Laura, Ashley, Kim, and Whitley
They say your purpose is borne from your pain. I was a child deeply influenced by the media, specifically television. I loved TV! The characters were regulars in my life I could count on every week. I loved the stories and how it shaped my imagination of what the world was really like outside of Metro Detroit where I grew up. Oh I used to pretend to live out the opening sequence of TV sitcoms. Before the TikTok trend I was in the mirror pretending to do something turn and smile to myself earnestly. The joy! My earliest memories of Black girl magic on TV were Laura Winslow, Ashley Banks, Kim Reece and Whitley Gilbert. These girls, the first two in particular, were slightly older than me and I definitely wanted to be like them. I wanted to be as cool as Laura, I wanted Ashley’s hair (we can get into hair politics later), I wanted to be as brilliant as Kim, and as obnoxious as Whitley was there was something I loved about her. My first visions of young Black womanhood came from these characters. While they represented a range of shades and experiences the one thing they all were was skinny.

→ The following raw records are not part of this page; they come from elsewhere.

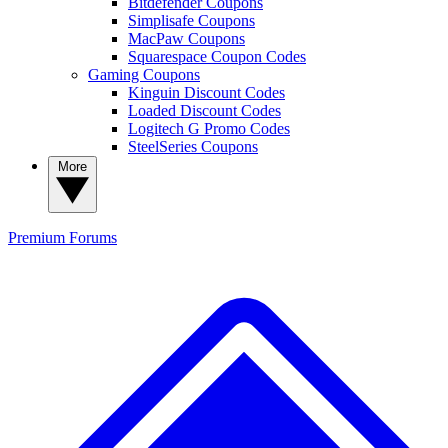
Bitdefender Coupons
Simplisafe Coupons
MacPaw Coupons
Squarespace Coupon Codes
Gaming Coupons
Kinguin Discount Codes
Loaded Discount Codes
Logitech G Promo Codes
SteelSeries Coupons
More
Premium
Forums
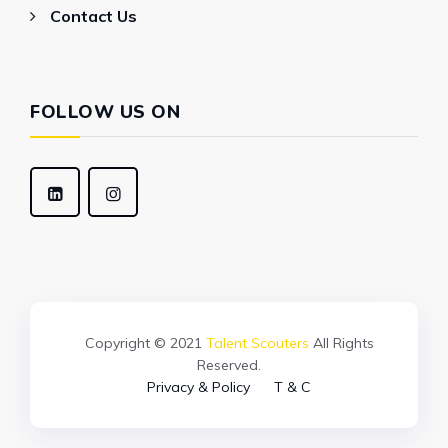
Contact Us
FOLLOW US ON
Copyright © 2021
Talent Scouters
All Rights
Reserved.
Privacy & Policy
T & C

I realized I was abundant in body (shoutout to Amber J. Phillips) when I was in 3rd grade. The kids in school were talking about how much they weighed. I remember coming home, going into my parents blue bathroom closing the door and stepping on the scale. The number on the scale was bigger than everyone else’s. 100. That was the first moment I knew I was different. I then began to learn what being Black and fat meant. What did my life mean if I was also fat? I wasn’t seeing any fat girls with love interests on tv, let alone on TV period. When they were on TV they were loud, aggressive, and boy crazed. For this shy, sensitive nerdy, romantic, empath none of that resonated. I internalized all of that imagery of abundantly bodied Black girls and it did a number on my psyche.
It was in college that I started learning more about the different tropes of Black folks in media that I really started the process of excavating where my own internalized self hatred came from. I did my senior thesis as a comparative analysis of both film versions of Imitation of Life. I was in deep. I loved (and hated) understanding the journey of how WE ended up on the screen. I was constantly analyzing the characters on screen and seeing how those old categories of characters still lived on. I thought my career was going to be in academia and even considered graduate programs to keep studying. I somehow ended up in LA working as a lawyer and later a media founder actively working to bring more authentic stories to the screen.
I recognize how lucky I am to have had Laura, Ashley, Kim and Whitley when such a relatively short time prior the only one of us you could see on TV was Claudine. I’m grateful for the continued evolution of us on TV from Living Single to Insecure, indie darling Sexless to Harlem. I do still long to see more stories that all versions of me resonate with. That’s the work I’ll continue to do.